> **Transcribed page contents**
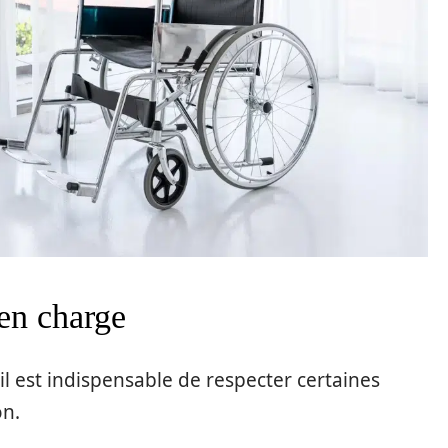
 en charge
l est indispensable de respecter certaines
on.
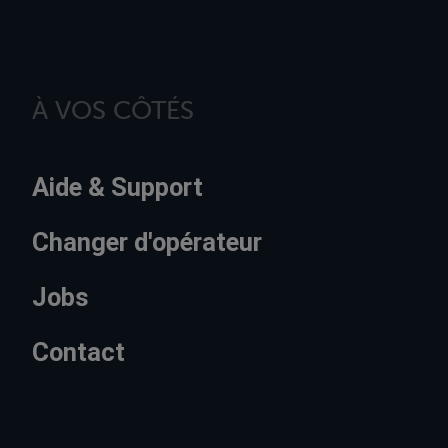
À VOS CÔTÉS
Aide & Support
Changer d'opérateur
Jobs
Contact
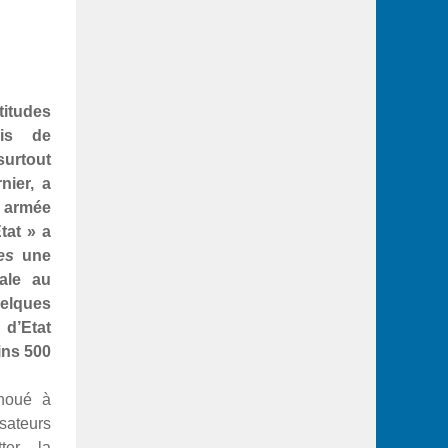
tudes
vis de
surtout
nier, a
n armée
tat » a
es
une
cale au
lques
d’Etat
ins 500
houé à
ateurs
ter la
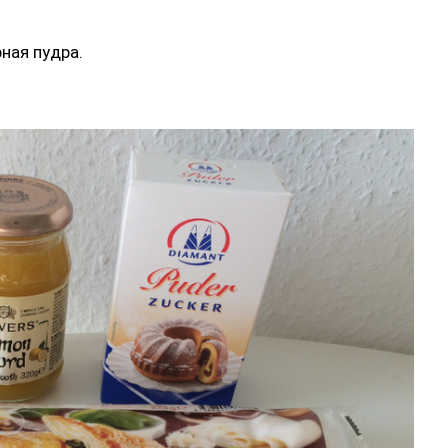
ная пудра.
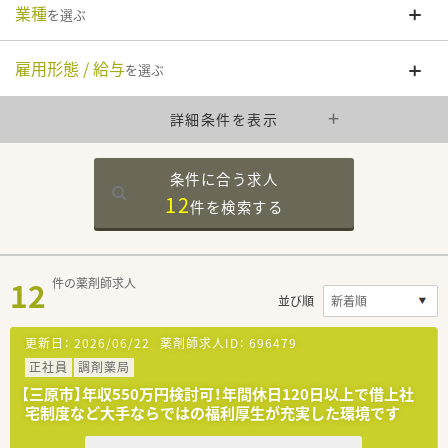
業種
を選ぶ
雇用形態 / 給与
を選ぶ
詳細条件を表示
条件に合う求人
12
件を
検索する
12
件の薬剤師求人
並び順
更新日：
2026/06/22
薬剤師求人ID：
696479
正社員
調剤薬局
【三原市】年収550万円検討可！年間休日120日以上で借上社
宅制度など大手ならではの福利厚生が充実した環境です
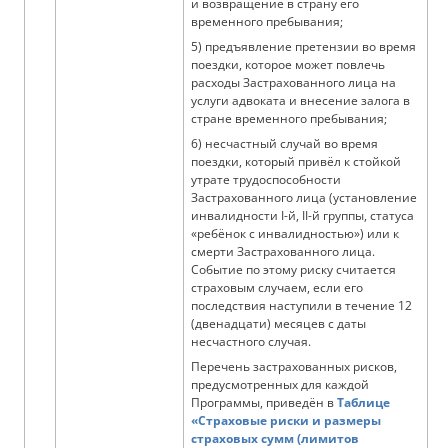
и возвращение в страну его
временного пребывания;
5) предъявление претензии во время
поездки, которое может повлечь
расходы Застрахованного лица на
услуги адвоката и внесение залога в
стране временного пребывания;
6) несчастный случай во время
поездки, который привёл к стойкой
утрате трудоспособности
Застрахованного лица (установление
инвалидности I-й, II-й группы, статуса
«ребёнок с инвалидностью») или к
смерти Застрахованного лица.
Событие по этому риску считается
страховым случаем, если его
последствия наступили в течение 12
(двенадцати) месяцев с даты
несчастного случая.
Перечень застрахованных рисков,
предусмотренных для каждой
Программы, приведён в
Таблице
«Страховые риски и размеры
страховых сумм (лимитов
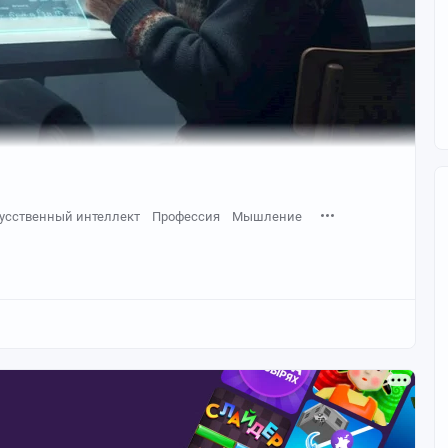
усственный интеллект
Профессия
Мышление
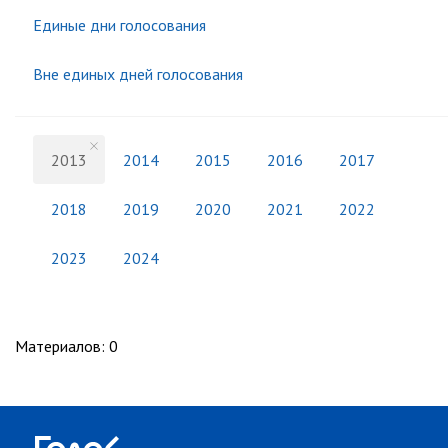
Единые дни голосования
Вне единых дней голосования
2013
2014
2015
2016
2017
2018
2019
2020
2021
2022
2023
2024
Материалов
:
0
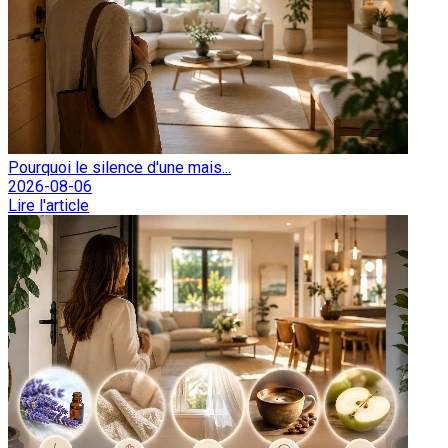
Pourquoi le silence d'une mais...
2026-08-06
Lire l'article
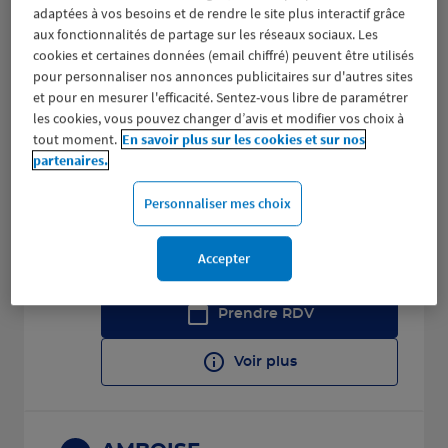
adaptées à vos besoins et de rendre le site plus interactif grâce
Fermé aujourd'hui
aux fonctionnalités de partage sur les réseaux sociaux. Les
cookies et certaines données (email chiffré) peuvent être utilisés
Prendre RDV
pour personnaliser nos annonces publicitaires sur d'autres sites
et pour en mesurer l'efficacité. Sentez-vous libre de paramétrer
Voir plus
les cookies, vous pouvez changer d’avis et modifier vos choix à
tout moment.
En savoir plus sur les cookies et sur nos
partenaires.
VENDOME
2
Personnaliser mes choix
29 B AVENUE GERARD YVON
30.27
41100 VENDOME
km
Accepter
(145 avis)
4,5
/5
Note de 4.5 sur 5
Fermé actuellement
Prendre RDV
Voir plus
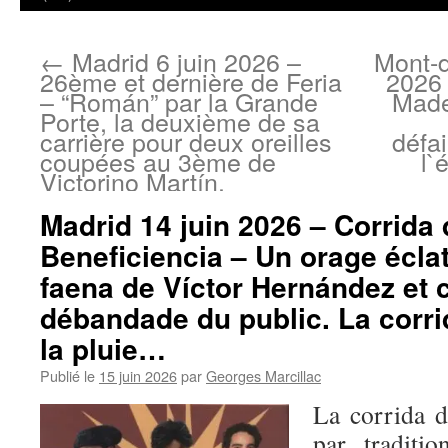
←
Madrid 6 juin 2026 –
Mont-d
26ème et dernière de Feria
2026 
– “Román” par la Grande
Made
Porte, la deuxième de sa
carrière pour deux oreilles
défai
coupées au 3ème de
l`
Victorino Martín.
Madrid 14 juin 2026 – Corrida 
Beneficiencia – Un orage éclate
faena de Víctor Hernández et c
débandade du public. La corr
la pluie…
Publié le
15 juin 2026
par
Georges Marcillac
La corrida d
par traditi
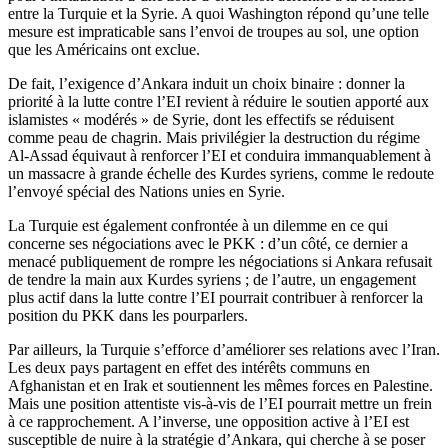
entre la Turquie et la Syrie. A quoi Washington répond qu’une telle
mesure est impraticable sans l’envoi de troupes au sol, une option
que les Américains ont exclue.
De fait, l’exigence d’Ankara induit un choix binaire : donner la
priorité à la lutte contre l’EI revient à réduire le soutien apporté aux
islamistes « modérés » de Syrie, dont les effectifs se réduisent
comme peau de chagrin. Mais privilégier la destruction du régime
Al-Assad équivaut à renforcer l’EI et conduira immanquablement à
un massacre à grande échelle des Kurdes syriens, comme le redoute
l’envoyé spécial des Nations unies en Syrie.
La Turquie est également confrontée à un dilemme en ce qui
concerne ses négociations avec le PKK : d’un côté, ce dernier a
menacé publiquement de rompre les négociations si Ankara refusait
de tendre la main aux Kurdes syriens ; de l’autre, un engagement
plus actif dans la lutte contre l’EI pourrait contribuer à renforcer la
position du PKK dans les pourparlers.
Par ailleurs, la Turquie s’efforce d’améliorer ses relations avec l’Iran.
Les deux pays partagent en effet des intérêts communs en
Afghanistan et en Irak et soutiennent les mêmes forces en Palestine.
Mais une position attentiste vis-à-vis de l’EI pourrait mettre un frein
à ce rapprochement. A l’inverse, une opposition active à l’EI est
susceptible de nuire à la stratégie d’Ankara, qui cherche à se poser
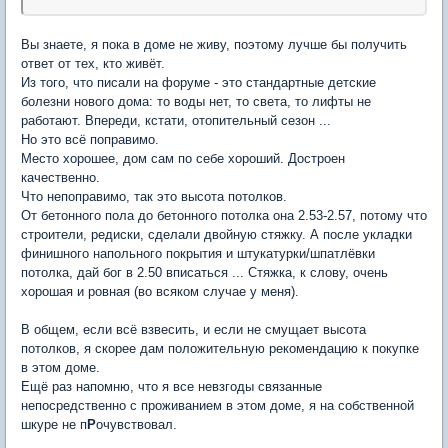
Вы знаете, я пока в доме не живу, поэтому лучше бы получить
ответ от тех, кто живёт.
Из того, что писали на форуме - это стандартные детские
болезни нового дома: то воды нет, то света, то лифты не
работают. Впереди, кстати, отопительный сезон ...
Но это всё поправимо.
Место хорошее, дом сам по себе хороший. Достроен
качественно.
Что непоправимо, так это высота потолков.
От бетонного пола до бетонного потолка она 2.53-2.57, потому что
строители, редиски, сделали двойную стяжку. А после укладки
финишного напольного покрытия и штукатурки/шпатлёвки
потолка, дай бог в 2.50 вписаться ... Стяжка, к слову, очень
хорошая и ровная (во всяком случае у меня).
В общем, если всё взвесить, и если не смущает высота
потолков, я скорее дам положительную рекомендацию к покупке
в этом доме.
Ещё раз напомню, что я все невзгоды связанные
непосредственно с проживанием в этом доме, я на собственной
шкуре не п
Р
очувствовал.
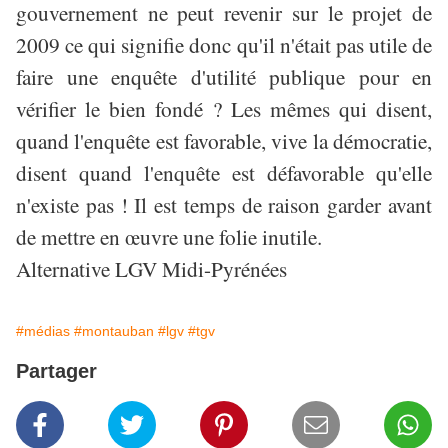
gouvernement ne peut revenir sur le projet de
2009 ce qui signifie donc qu'il n'était pas utile de
faire une enquête d'utilité publique pour en
vérifier le bien fondé ? Les mêmes qui disent,
quand l'enquête est favorable, vive la démocratie,
disent quand l'enquête est défavorable qu'elle
n'existe pas ! Il est temps de raison garder avant
de mettre en œuvre une folie inutile.
Alternative LGV Midi-Pyrénées
#médias
#montauban
#lgv
#tgv
Partager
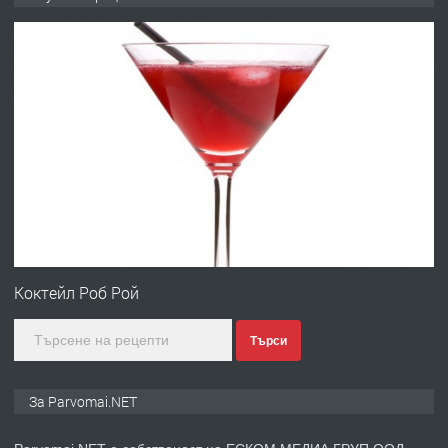
преди 1 година
ПРЕДЛАГА
Първи поход "По стъпките на Ангел
Войвода"
преди 1 година
ПРЕДЛАГА
Монтажник на малки детайли за
медицинската индустрия
Коктейл Роб Рой
Търси
преди 1 година
ПРЕДЛАГА
Уроци по Математика
За Parvomai.NET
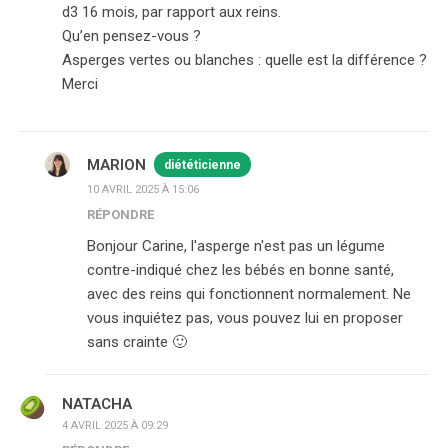
d3 16 mois, par rapport aux reins.
Qu’en pensez-vous ?
Asperges vertes ou blanches : quelle est la différence ?
Merci
MARION
diététicienne
10 AVRIL 2025 À 15:06
RÉPONDRE
Bonjour Carine, l'asperge n'est pas un légume
contre-indiqué chez les bébés en bonne santé,
avec des reins qui fonctionnent normalement. Ne
vous inquiétez pas, vous pouvez lui en proposer
sans crainte 🙂
NATACHA
4 AVRIL 2025 À 09:29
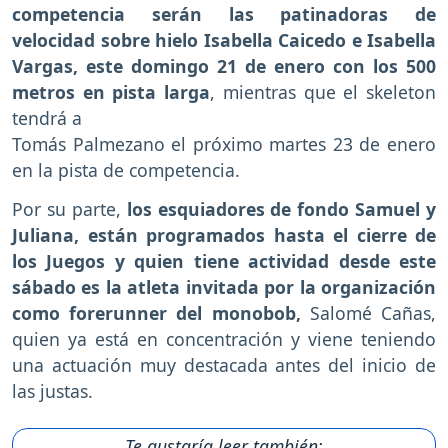
competencia serán las patinadoras de
velocidad sobre hielo Isabella Caicedo e Isabella
Vargas, este domingo 21 de enero con los 500
metros en pista larga
, mientras que el skeleton
tendrá a
Tomás Palmezano el próximo martes 23 de enero
en la pista de competencia.
Por su parte,
los esquiadores de fondo Samuel y
Juliana, están programados hasta el cierre de
los Juegos y quien tiene actividad desde este
sábado es la atleta invitada por la organización
como forerunner del monobob,
Salomé Cañas,
quien ya está en concentración y viene teniendo
una actuación muy destacada antes del inicio de
las justas.
Te gustaría leer también:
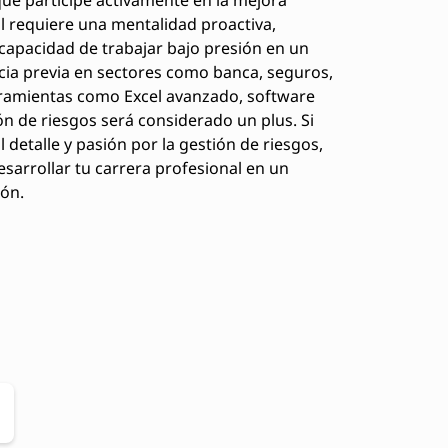
que participe activamente en la mejora
ol requiere una mentalidad proactiva,
 capacidad de trabajar bajo presión en un
cia previa en sectores como banca, seguros,
erramientas como Excel avanzado, software
ión de riesgos será considerado un plus. Si
 detalle y pasión por la gestión de riesgos,
sarrollar tu carrera profesional en un
ión.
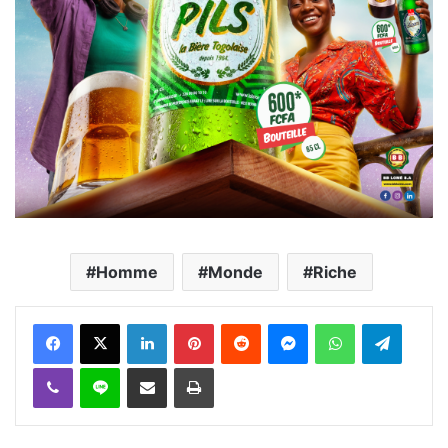
Homme
Monde
Riche
Facebook
X
Linkedin
Pinterest
Reddit
Messenger
WhatsApp
Telegra
Viber
Ligne
Partager par email
Imprimer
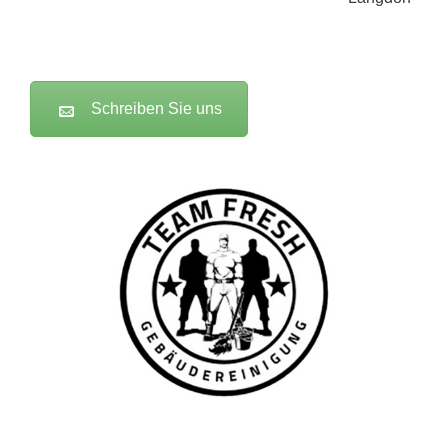
Schreiben Sie uns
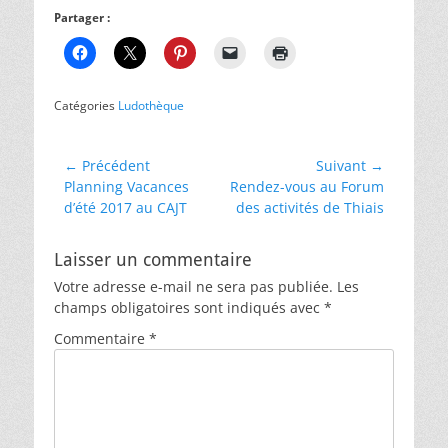
Partager :
Catégories
Ludothèque
Navigation
← Précédent
Suivant →
Article
Article
Planning Vacances
Rendez-vous au Forum
de
précédent :
suivant :
d’été 2017 au CAJT
des activités de Thiais
l’article
Laisser un commentaire
Votre adresse e-mail ne sera pas publiée.
Les
champs obligatoires sont indiqués avec
*
Commentaire
*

> **Task**
Above are the entries. Quote exactly the lines from the one bearing "работают. Впереди, кстати, отопительный" through the one bearing "В общем, если".

> **Exercise output**
работают. Впереди, кстати, отопительный сезон ...
Но это всё поправимо.
Место хорошее, дом сам по себе хороший. Достроен
качественно.
Что непоправимо, так это высота потолков.
От бетонного пола до бетонного потолка она 2.53-2.57, потому что
строители, редиски, сделали двойную стяжку. А после укладки
финишного напольного покрытия и штукатурки/шпатлёвки
потолка, дай бог в 2.50 вписаться ... Стяжка, к слову, очень
хорошая и ровная (во всяком случае у меня).
В общем, если всё взвесить, и если не смущает высота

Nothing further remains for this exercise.